__Aim of the task__. The job is to find each line of the records below that includes the word "Γενικές" and copy it.

—————

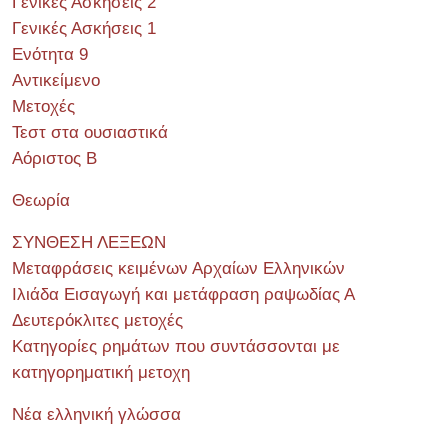
Γενικές Ασκήσεις 2
Γενικές Ασκήσεις 1
Ενότητα 9
Αντικείμενο
Μετοχές
Τεστ στα ουσιαστικά
Αόριστος Β
Θεωρία
ΣΥΝΘΕΣΗ ΛΕΞΕΩΝ
Μεταφράσεις κειμένων Αρχαίων Ελληνικών
Ιλιάδα Εισαγωγή και μετάφραση ραψωδίας Α
Δευτερόκλιτες μετοχές
Κατηγορίες ρημάτων που συντάσσονται με
κατηγορηματική μετοχη
Νέα ελληνική γλώσσα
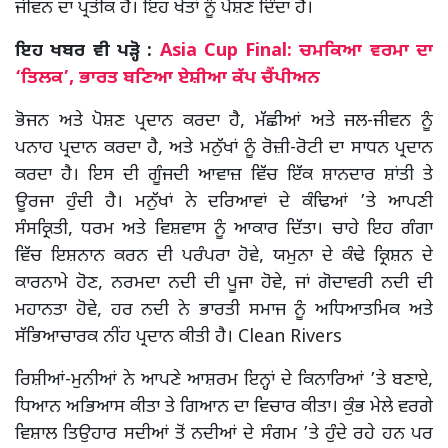
ਜੀਵਨ ਦਾ ਪ੍ਰਤੀਕ ਹੈ। ਇਹ ਖੇਤਾਂ ਨੂੰ ਪੋਸ਼ਣ ਦਿੰਦਾ ਹੈ।
ਇਹ ਖਬਰ ਵੀ ਪੜ੍ਹੋ :
Asia Cup Final: ਚਮਕਿਆ ਵਰਮਾ ਦਾ
‘ਤਿਲਕ’, ਭਾਰਤ ਬਣਿਆ ਏਸ਼ੀਆ ਕੱਪ ਚੈਂਪੀਅਨ
ਭੋਜਨ ਅਤੇ ਪੋਸ਼ਣ ਪ੍ਰਦਾਨ ਕਰਦਾ ਹੈ, ਮੱਛੀਆਂ ਅਤੇ ਜਲ-ਜੀਵਨ ਨੂੰ
ਪਨਾਹ ਪ੍ਰਦਾਨ ਕਰਦਾ ਹੈ, ਅਤੇ ਮਨੁੱਖਾਂ ਨੂੰ ਰੋਜ਼ੀ-ਰੋਟੀ ਦਾ ਸਾਧਨ ਪ੍ਰਦਾਨ
ਕਰਦਾ ਹੈ। ਇਸ ਦੀ ਗੂੰਜਦੀ ਆਵਾਜ਼ ਵਿੱਚ ਇੱਕ ਸ਼ਾਨਦਾਰ ਸ਼ਾਂਤੀ ਤੇ
ਊਰਜਾ ਹੁੰਦੀ ਹੈ। ਮਨੁੱਖਾਂ ਨੇ ਦਰਿਆਵਾਂ ਦੇ ਕੰਢਿਆਂ ’ਤੇ ਆਪਣੀ
ਸੰਸਕ੍ਰਿਤੀ, ਧਰਮ ਅਤੇ ਵਿਸ਼ਵਾਸ ਨੂੰ ਆਕਾਰ ਦਿੱਤਾ। ਚਾਹੇ ਇਹ ਗੰਗਾ
ਵਿੱਚ ਇਸ਼ਨਾਨ ਕਰਨ ਦੀ ਪਰੰਪਰਾ ਹੋਵੇ, ਯਮੁਨਾ ਦੇ ਕੰਢੇ ਕ੍ਰਿਸ਼ਨ ਦੇ
ਕਾਰਨਾਮੇ ਹੋਣ, ਨਰਮਦਾ ਨਦੀ ਦੀ ਪੂਜਾ ਹੋਵੇ, ਜਾਂ ਗੋਦਾਵਰੀ ਨਦੀ ਦੀ
ਮਹਾਨਤਾ ਹੋਵੇ, ਹਰ ਨਦੀ ਨੇ ਭਾਰਤੀ ਸਮਾਜ ਨੂੰ ਅਧਿਆਤਮਿਕ ਅਤੇ
ਸੱਭਿਆਚਾਰਕ ਨੀਂਹ ਪ੍ਰਦਾਨ ਕੀਤੀ ਹੈ। Clean Rivers
ਰਿਸ਼ੀਆਂ-ਮੁਨੀਆਂ ਨੇ ਆਪਣੇ ਆਸ਼ਰਮ ਇਨ੍ਹਾਂ ਦੇ ਕਿਨਾਰਿਆਂ ’ਤੇ ਬਣਾਏ,
ਧਿਆਨ ਅਭਿਆਸ ਕੀਤਾ ਤੇ ਗਿਆਨ ਦਾ ਵਿਚਾਰ ਕੀਤਾ। ਕੁੰਭ ਮੇਲੇ ਵਰਗੇ
ਵਿਸ਼ਾਲ ਤਿਉਹਾਰ ਸਦੀਆਂ ਤੋਂ ਨਦੀਆਂ ਦੇ ਸੰਗਮ ’ਤੇ ਹੁੰਦੇ ਰਹੇ ਹਨ ਪਰ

—————

__Response__.
Γενικές Ασκήσεις 2
Γενικές Ασκήσεις 1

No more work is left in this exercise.